Ryder Justin R, Pankratz Nathan D, Dengel Donald R, Pankow James S, Jacobs David R, Sinaiko Alan R, Gooty Vasu, Steinberger Julia
Department of Pediatrics, University of Minnesota Medical School, Minneapolis, MN
Department of Lab Medicine and Pathology, University of Minnesota Medical School, Minneapolis, MN.
J Am Heart Assoc. 2017 Feb 2;6(2):e004757. doi: 10.1161/JAHA.116.004757.
Understanding the heritable contribution of vascular measures, from parent to offspring, may aid in risk stratification and atherosclerosis prevention efforts. We hypothesized that measures of vascular structure and function would be heritable in this cohort of parents and their adolescent offspring.

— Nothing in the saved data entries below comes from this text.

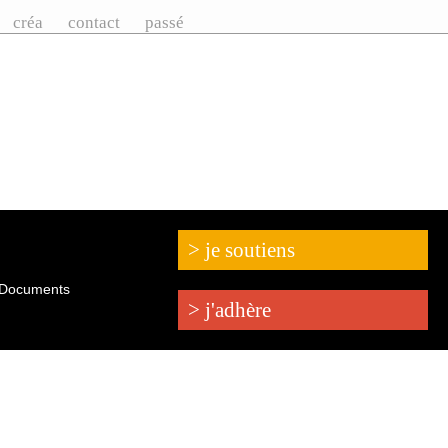
créa
contact
passé
> je soutiens
Documents
> j'adhère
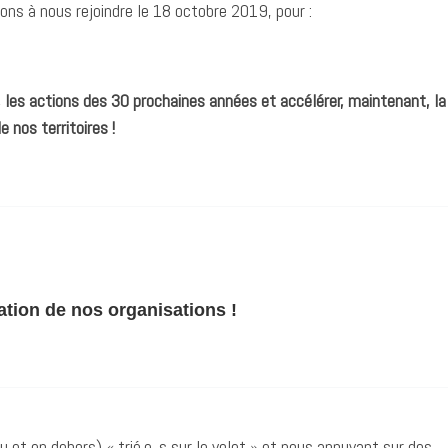
tons à nous rejoindre le 18 octobre 2019, pour :
e, les actions des 30 prochaines années et accélérer, maintenant, la
 nos territoires !
ation de nos organisations !
u et en dehors) « trié.e. s sur le volet » et nous appuyant sur des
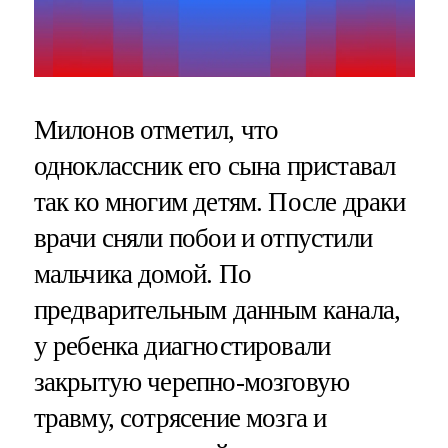
Милонов отметил, что
одноклассник его сына приставал
так ко многим детям. После драки
врачи сняли побои и отпустили
мальчика домой. По
предварительным данным канала,
у ребенка диагностировали
закрытую черепно-мозговую
травму, сотрясение мозга и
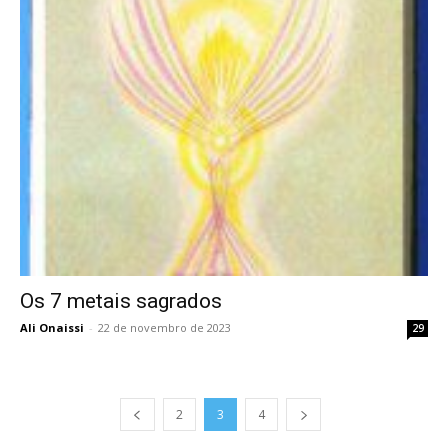
Os 7 metais sagrados
Ali Onaissi
-
22 de novembro de 2023
29
2
3
4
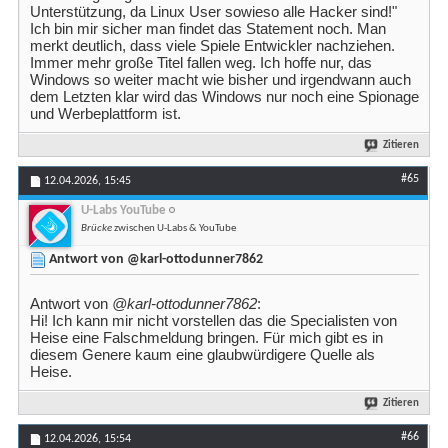
Unterstützung, da Linux User sowieso alle Hacker sind!"
Ich bin mir sicher man findet das Statement noch. Man
merkt deutlich, dass viele Spiele Entwickler nachziehen.
Immer mehr große Titel fallen weg. Ich hoffe nur, das
Windows so weiter macht wie bisher und irgendwann auch
dem Letzten klar wird das Windows nur noch eine Spionage
und Werbeplattform ist.
Zitieren
#65
12.04.2026,
15:45
U-Labs YouTube
Brücke
zwischen U-Labs & YouTube
Antwort von @karl-ottodunner7862
Antwort von
@karl-ottodunner7862
:
Hi! Ich kann mir nicht vorstellen das die Specialisten von
Heise eine Falschmeldung bringen. Für mich gibt es in
diesem Genere kaum eine glaubwürdigere Quelle als
Heise.
Zitieren
#66
12.04.2026,
15:54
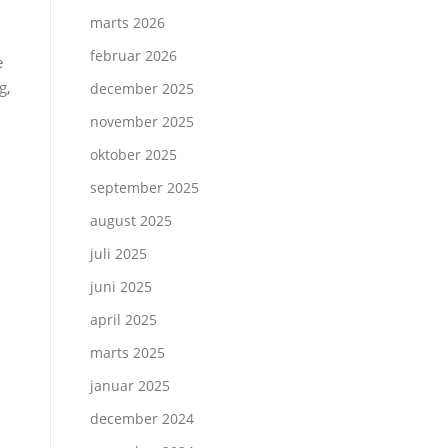
marts 2026
februar 2026
e
g,
december 2025
november 2025
oktober 2025
september 2025
august 2025
juli 2025
juni 2025
april 2025
marts 2025
januar 2025
december 2024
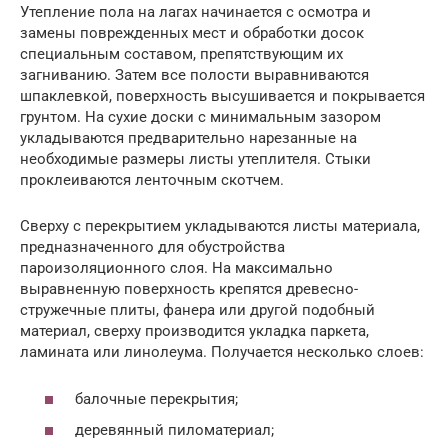
Утепление пола на лагах начинается с осмотра и
замены поврежденных мест и обработки досок
специальным составом, препятствующим их
загниванию. Затем все полости выравниваются
шпаклевкой, поверхность высушивается и покрывается
грунтом. На сухие доски с минимальным зазором
укладываются предварительно нарезанные на
необходимые размеры листы утеплителя. Стыки
проклеиваются ленточным скотчем.
Сверху с перекрытием укладываются листы материала,
предназначенного для обустройства
пароизоляционного слоя. На максимально
выравненную поверхность крепятся древесно-
стружечные плиты, фанера или другой подобный
материал, сверху производится укладка паркета,
ламината или линолеума. Получается несколько слоев:
балочные перекрытия;
деревянный пиломатериал;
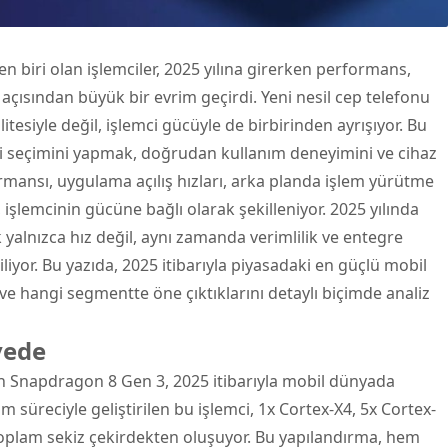
en biri olan işlemciler, 2025 yılına girerken performans,
açısından büyük bir evrim geçirdi. Yeni nesil
cep telefonu
tesiyle değil, işlemci gücüyle de birbirinden ayrışıyor. Bu
mci seçimini yapmak, doğrudan kullanım deneyimini ve cihaz
rmansı, uygulama açılış hızları, arka planda işlem yürütme
r, işlemcinin gücüne bağlı olarak şekilleniyor. 2025 yılında
k yalnızca hız değil, aynı zamanda verimlilik ve entegre
liyor. Bu yazıda, 2025 itibarıyla piyasadaki en güçlü mobil
ini ve hangi segmentte öne çıktıklarını detaylı biçimde analiz
vede
n Snapdragon 8 Gen 3, 2025 itibarıyla mobil dünyada
m süreciyle geliştirilen bu işlemci, 1x Cortex-X4, 5x Cortex-
oplam sekiz çekirdekten oluşuyor. Bu yapılandırma, hem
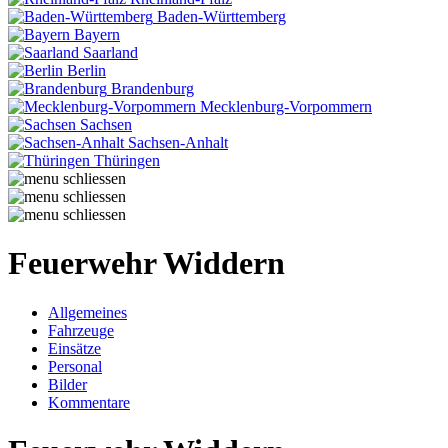
Baden-Württemberg
Bayern
Saarland
Berlin
Brandenburg
Mecklenburg-Vorpommern
Sachsen
Sachsen-Anhalt
Thüringen
Feuerwehr Widdern
Allgemeines
Fahrzeuge
Einsätze
Personal
Bilder
Kommentare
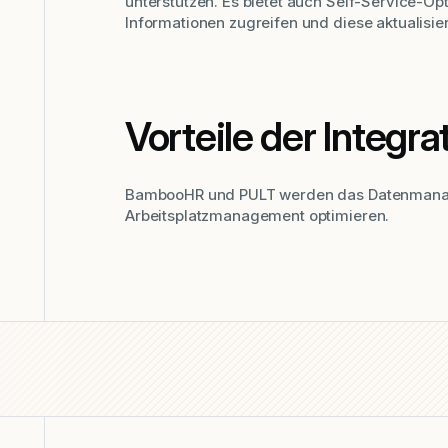
unterstützen. Es bietet auch Self-Service-Opt
Informationen zugreifen und diese aktualisie
Vorteile der Integra
BambooHR und PULT werden das Datenmanage
Arbeitsplatzmanagement optimieren.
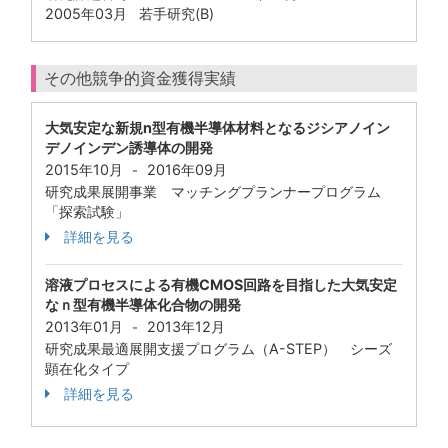
2005年03月
若手研究(B)
その他競争的資金獲得実績
大気安定な新規n型有機半導体材料となるジシアノイン
デノインデン誘導体の開発
2015年10月
2016年09月
-
研究成果展開事業 マッチングプランナープログラム
「探索試験」
詳細を見る
溶液プロセスによる有機CMOS回路を目指した大気安定
なｎ型有機半導体化合物の開発
2013年01月
2013年12月
-
研究成果最適展開支援プログラム（A-STEP） シーズ
顕在化タイプ
詳細を見る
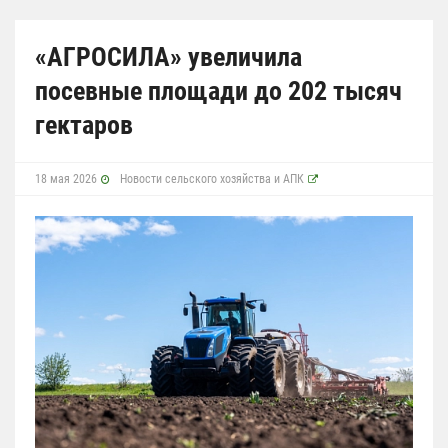
«АГРОСИЛА» увеличила
посевные площади до 202 тысяч
гектаров
18 мая 2026
Новости сельского хозяйства и АПК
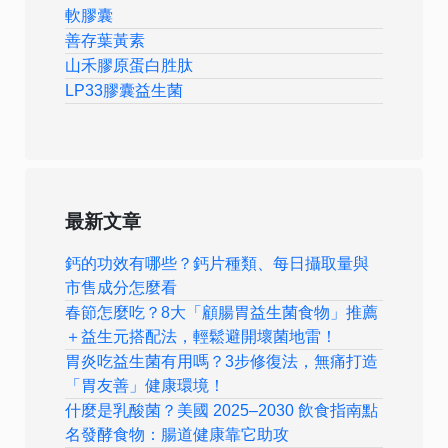
軟膠囊
善存葉黃素
山禾膠原蛋白胜肽
LP33膠囊益生菌
最新文章
鈣的功效有哪些？鈣片種類、每日攝取量與
市售成分怎麼看
春節怎麼吃？8大「顧腸胃益生菌食物」推薦
＋益生元搭配法，輕鬆避開壞菌地雷！
胃炎吃益生菌有用嗎？3步修復法，無痛打造
「胃友善」健康環境！
什麼是乳酸菌？美國 2025–2030 飲食指南點
名發酵食物：腸道健康靠它助攻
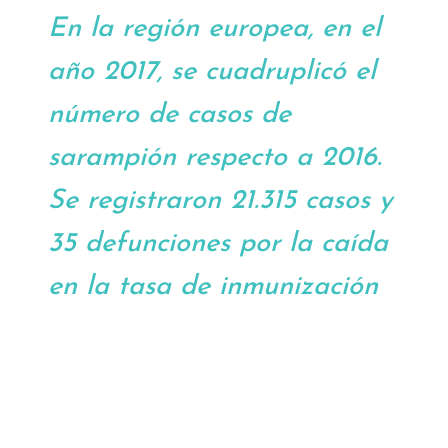
En la región europea, en el
año 2017, se cuadruplicó el
número de casos de
sarampión respecto a 2016.
Se registraron 21.315 casos y
35 defunciones por la caída
en la tasa de inmunización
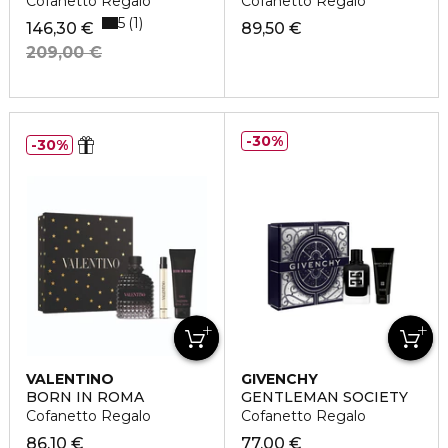
Cofanetto Regalo
Cofanetto Regalo
5
1
146,30 €
89,50 €
209,00 €
30%
30%
VALENTINO
GIVENCHY
BORN IN ROMA
GENTLEMAN SOCIETY
Cofanetto Regalo
Cofanetto Regalo
86,10 €
77,00 €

High-resolution ultrasound scans of the brachial and carotid arteries were obtained in parents (n=558) and their offspring (n=369). Lumen diameter and flow-mediated dilation were measured in the brachial artery. Intima-media thickness, lumen diameter, incremental elastic modulus, diameter distensibility, and cross-sectional distensibility were measured, and carotid cross-sectional compliance was measured in the carotid artery. Carotid-radial pulse wave velocity was obtained using SphygmoCor. Heritability analysis (h, expressed as %) using Sequential Oligogenic Linkage Analysis Routines was performed on the entire cohort and adjusted for age, sex, race, body-mass index, smoking, and mean arterial pressure. Data are presented as mean±SE. Measures of brachial artery diameter (h=25±9%, P=0.001), lumen diameter (h=55±9%, P<0.001), intima-media thickness (h=29±13%, P=0.014), diameter distensibility (h=28±7%, P<0.001), cross-sectional distensibility (h=27±7%, P<0.001), and pulse wave velocity (h=26±9%, P<0.001) were significantly heritable. Flow-mediated dilation and incremental elastic modulus were not significantly heritable. Similar associations were observed in analysis restricted to siblings and complete Trios (mother, father, and child).
These data show that the majority of noninvasive measures of vascular structure and function are heritable, suggesting that measurement of these subclinical risk factors in parents may be helpful in assessing childhood risk for future cardiovascular disease.
了解血管测量指标从父母到后代的遗传贡献,可能有助于进行风险分层和预防动脉粥样硬化。我们假设血管结构和功能的测量指标在这组父母及其青春期后代中具有遗传性。
对558名父母及其369名后代进行了肱动脉和颈动脉的高分辨率超声扫描。测量肱动脉的管腔直径和血流介导的血管舒张功能。测量颈动脉的内膜中层厚度、管腔直径、增量弹性模量、直径扩张性、横截面积扩张性,并测量颈动脉横截面积顺应性。使用SphygmoCor获得颈-桡脉搏波速度。使用序列寡基因连锁分析程序对整个队列进行遗传力分析(h,以%表示),并对年龄、性别、种族、体重指数、吸烟和平均动脉压进行校正。数据以平均值±标准误表示。肱动脉直径(h=25±9%,P=0.001)、管腔直径(h=55±9%,P<0.001)、内膜中层厚度(h=29±13%,P=0.014)、直径扩张性(h=28±7%,P<0.001)、横截面积扩张性(h=27±7%,P<0.001)和脉搏波速度(h=26±9%,P<0.001)的测量指标具有显著遗传性。血流介导的血管舒张功能和增量弹性模量没有显著遗传性。在仅限于兄弟姐妹和完整三人组(母亲、父亲和孩子)的分析中也观察到了类似的关联。
这些数据表明,大多数血管结构和功能的非侵入性测量指标具有遗传性,这表明测量父母的这些亚临床风险因素可能有助于评估儿童未来患心血管疾病的风险。